Record Rise in Coronavirus Cases in Florida, Texas and California Erode Hopes of Economic Revival

Record-breaking rises in coronavirus cases and deaths in several US states are dimming hopes of a quick economic recovery as data shows shoppers staying out of stores in areas where cases are rising the most.

In Arizona, Texas, Florida, Georgia and South Carolina, which were among the first states to reopen commerce in May, retail foot traffic now lags elsewhere based on cell phone tracking, data firm Unacast said.

More than 60,000 new COVID-19 infections were reported across the United States on Wednesday, the greatest single-day tally by any country since the virus emerged late last year in China. US deaths rose by more than 900 for the second straight day.

Florida on Thursday announced nearly 9,000 new cases and 120 new coronavirus deaths, a record daily increase in lives lost. California and Texas, the most populous states, announced record increases in COVID deaths on Wednesday.

The surge is making some Americans hesitant to return to public spaces and patronize businesses, despite US President Donald Trump's efforts to downplay the risks.

Stephanie Porta, 41, a lifelong Orlando, Florida resident, said only about half the shoppers at her grocery store wore masks, although that was more than she saw two weeks ago.

"They're trying to make everything seem normal, when it's not. People are dying, people are getting sick. It's insane," she said.

Florida Governor Ron DeSantis called the rising cases a "blip" and urged residents not to be afraid.

"I know we've had a lot of different blips," DeSantis said. "We're now at a higher blip than where we were in May and the beginning of June."

Florida is one of the few states in the nation that does not disclose the number of hospitalized COVID patients. But more than four dozen Florida hospitals reported their intensive care units (ICUs) reached full capacity earlier this week, according to state data.
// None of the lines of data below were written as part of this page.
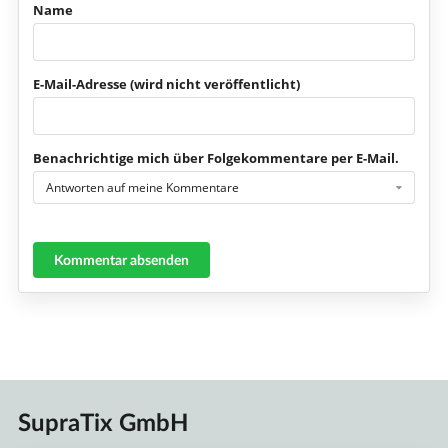
Name
E-Mail-Adresse (wird nicht veröffentlicht)
Benachrichtige mich über Folgekommentare per E-Mail.
Antworten auf meine Kommentare
Kommentar absenden
SupraTix GmbH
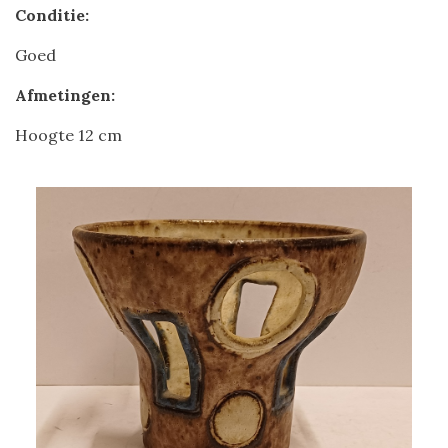
Conditie:
Goed
Afmetingen:
Hoogte 12 cm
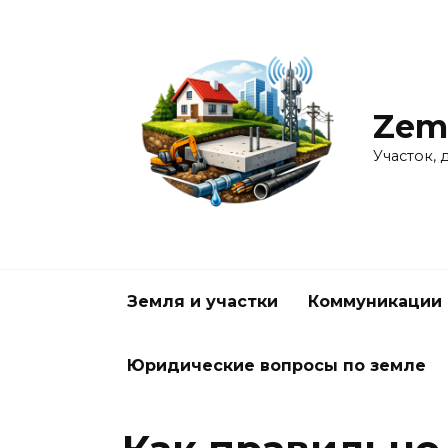
Перейти
к
содержанию
Zem
Участок, 
Земля и участки
Коммуникации 
Юридические вопросы по земле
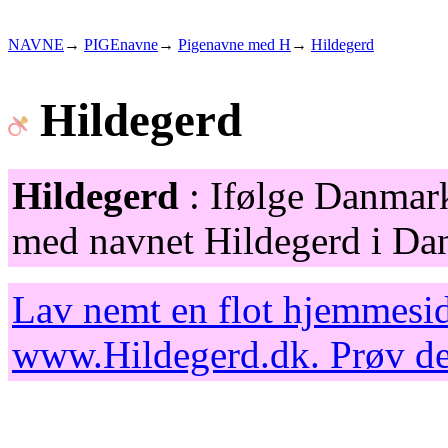
NAVNE
→
PIGEnavne
→
Pigenavne med H
→
Hildegerd
Hildegerd
Hildegerd
: Ifølge Danmarks
med navnet Hildegerd i Dan
Lav nemt en flot hjemmesid
www.Hildegerd.dk
. Prøv d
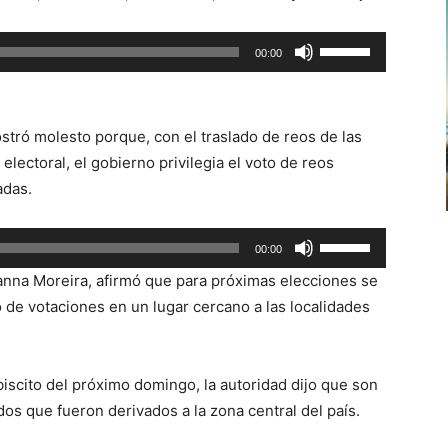
flecha
arriba/abajo
Utiliza
00:00
para
las
aumentar
teclas
o
de
disminuir
stró molesto porque, con el traslado de reos de las
flecha
el
electoral, el gobierno privilegia el voto de reos
arriba/abajo
volumen.
adas.
para
aumentar
Utiliza
00:00
o
las
disminuir
vanna Moreira, afirmó que para próximas elecciones se
teclas
el
o de votaciones en un lugar cercano a las localidades
de
volumen.
flecha
arriba/abajo
biscito del próximo domingo, la autoridad dijo que son
para
os que fueron derivados a la zona central del país.
aumentar
o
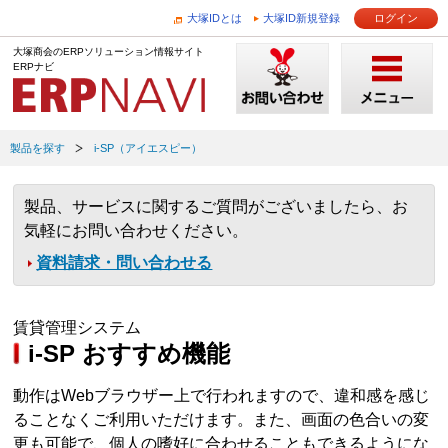
大塚IDとは
大塚ID新規登録
ログイン
大塚商会のERPソリューション情報サイト
ERPナビ
製品を探す
i-SP（アイエスピー）
製品、サービスに関するご質問がございましたら、お
気軽にお問い合わせください。
資料請求・問い合わせる
賃貸管理システム
i-SP おすすめ機能
動作はWebブラウザー上で行われますので、違和感を感じ
ることなくご利用いただけます。また、画面の色合いの変
更も可能で、個人の嗜好に合わせることもできるようにな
The rise in infections weighed on the stock market with the Dow <.DJI> and S&P 500 <.SPX> ending down about 1% on investor fears that state and local leaders could order new lockdowns.
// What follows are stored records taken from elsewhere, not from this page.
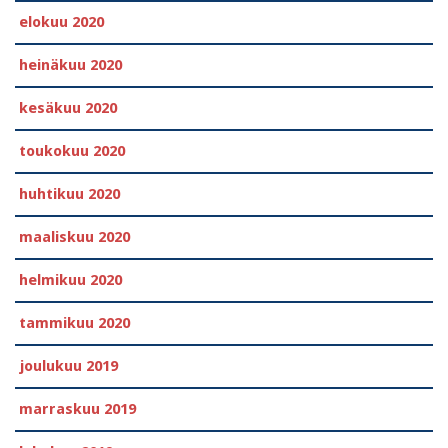
elokuu 2020
heinäkuu 2020
kesäkuu 2020
toukokuu 2020
huhtikuu 2020
maaliskuu 2020
helmikuu 2020
tammikuu 2020
joulukuu 2019
marraskuu 2019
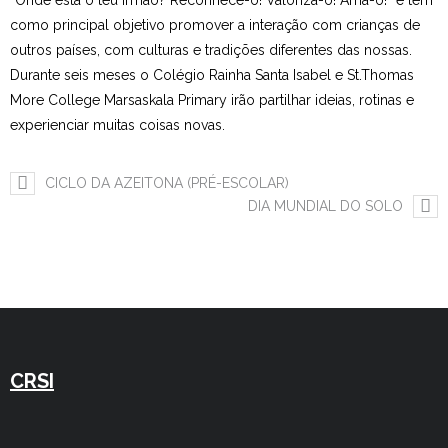
“Onde está o teu irmão? Reconhece-o! Valoriza-o! Ama-o!” e tem
como principal objetivo promover a interação com crianças de
Estudar no CRSI
outros países, com culturas e tradições diferentes das nossas.
Durante seis meses o Colégio Rainha Santa Isabel e St.Thomas
Contactos
More College Marsaskala Primary irão partilhar ideias, rotinas e
experienciar muitas coisas novas.
CICLO DA AZEITONA (PRÉ-ESCOLAR)
DIA MUNDIAL DO SOLO
CRSI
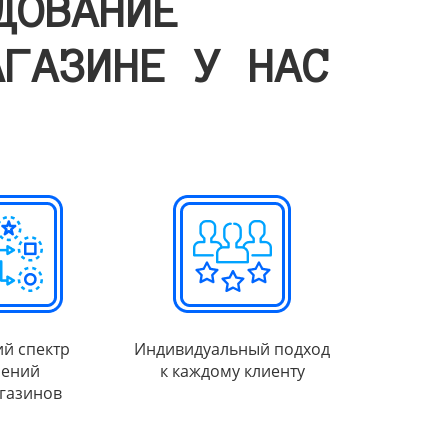
ДОВАНИЕ
АГАЗИНЕ У НАС
й спектр
Индивидуальный подход
ений
к каждому клиенту
газинов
Governors in California, Florida and Texas have either ruled out forced business closures and quarantines or called it a last resort. But Los Angeles Mayor Eric Garcetti warned that he would impose a new stay-at-home order in two weeks if the spike in cases did not ease.

In California, where the number of people hospitalized with COVID-19 has doubled over the past month, Riverside University Health System, east of Los Angeles, expanded its 44-bed intensive care unit after it filled up with patients.

"It's been very consistent every day in the last couple of weeks, every day has been like a full moon." Riverside emergency room physician Dr. Stephanie Loe said, referring to doctors' beliefs that a full moon brings more patients to the emergency room.

California has seen cases and hospitalizations surge despite being one of the strictest in lockdowns. After about a half-dozen cases at the state capitol, lawmakers in the most populous US state on Thursday said they would stay on summer break to July 27.

In Texas a group of bar owners sued Governor Greg Abbott, a Republican, saying his June 26 order closing them down violates the state constitution, the Dallas Morning News reported.

As cases rise in 41 of the 50 US states over the last two weeks, the state and local officials are debating how best to resume school in the fall.

Robert Redfield, director of the US Centers for Disease Control and Prevention, said on Thursday that keeping schools closed would be a greater risk to children's health than reopening them.